Brené’s TED talk – The Power of Vulnerability – is one of the top five most viewed TED talks in the world with over 35 million views. She is also the first researcher to have a filmed talk on Netflix. The Call to Courage special debuted on the streaming service on April 19, 2019.
I just finished the new Netflix special and I cannot say strongly enough that if you are interested in personal growth, career growth, or growth in your relationships you must watch this. She shares her examples of how accepting that you will fail and living bravely anyhow is key to really showing up in your life. Vulnerability is not optional. Creativity demands it. Love demands it. Success demands it.
You just have to answer the call in your soul, bravely.
There are keynotes about joy and not self-sabotaging our moments of joy out of fear. She used the example that so many moms can relate to, staring at our beautiful sleeping child then immediately worrying about their deaths. Abandoning our moment of joy for fear that it will end any moment.
Brené totes a fundamental change in her life back to a chance reading of a speech that Teddy Roosevelt gave in 1910. In it, Roosevelt said:
“It is not the critic who counts; not the man who points out how the strong man stumbles, or where the doer of deeds could have done them better.

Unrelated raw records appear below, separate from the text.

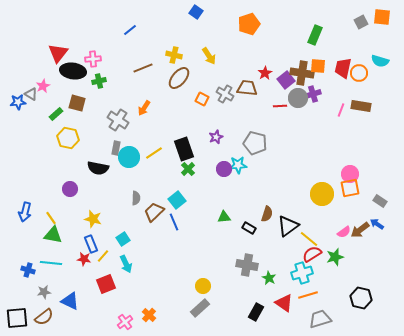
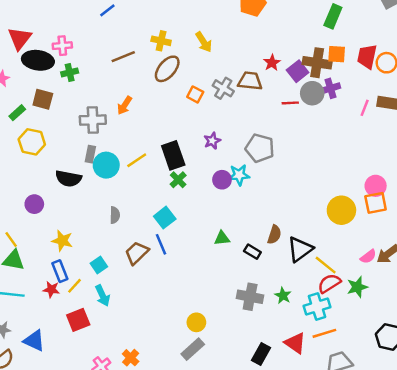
gray cross: (118, 120) -> (93, 120), turned -35
brown trapezoid: (154, 212) -> (137, 253), moved
green star: (269, 278) -> (283, 296), moved

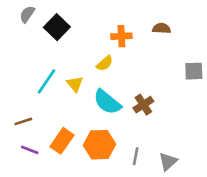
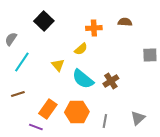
gray semicircle: (27, 14) -> (11, 39), moved
cyan line: (47, 81) -> (22, 62), moved
purple line: (30, 150) -> (36, 127), moved
gray triangle: (168, 161) -> (138, 118), moved

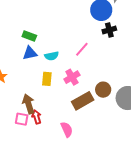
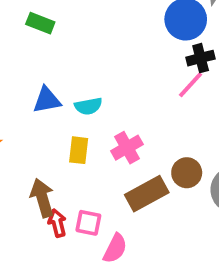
green rectangle: (29, 36) -> (40, 23), moved
pink line: (82, 49) -> (191, 85), moved
pink square: (22, 119) -> (88, 223), moved
pink semicircle: (67, 129) -> (115, 248), turned 49

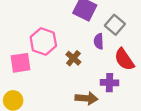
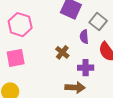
pink hexagon: (43, 41) -> (20, 25), moved
purple cross: (109, 83) -> (86, 68), moved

The credit belongs to the man who is actually in the arena, whose face is marred by dust and sweat and blood; who strives valiantly; who errs, who comes short again and again, because there is no effort without error and shortcoming; but who does actually strive to do the deeds; who knows great enthusiasms, the great devotions; who spends himself in a worthy cause; who at the best knows in the end the triumph of high achievement, and who at the worst, if he fails, at least fails while daring greatly.”
I took it all to heart, watching through streaming tears, and decided, “Yes, Brené! I will accept the call!” I’m going to dare to go all in, to do all that I’ve let fear hold me back from. I thought I was living out loud before; I’ve had many shame cyclones in my days and even more vulnerability hangovers, but a real introspective look at parts of my life has left me acknowledging that I’m still holding back. A lot.
So with fear, excitement, and knowledge that I will absolutely fail, I’m choosing to go all in on life.
I encourage you to tune in on Netflix, then maybe go further and read the books, watch the TEDtalk, and listen to Oprah’s Super Soul conversations with Brené. Then go out and dare greatly!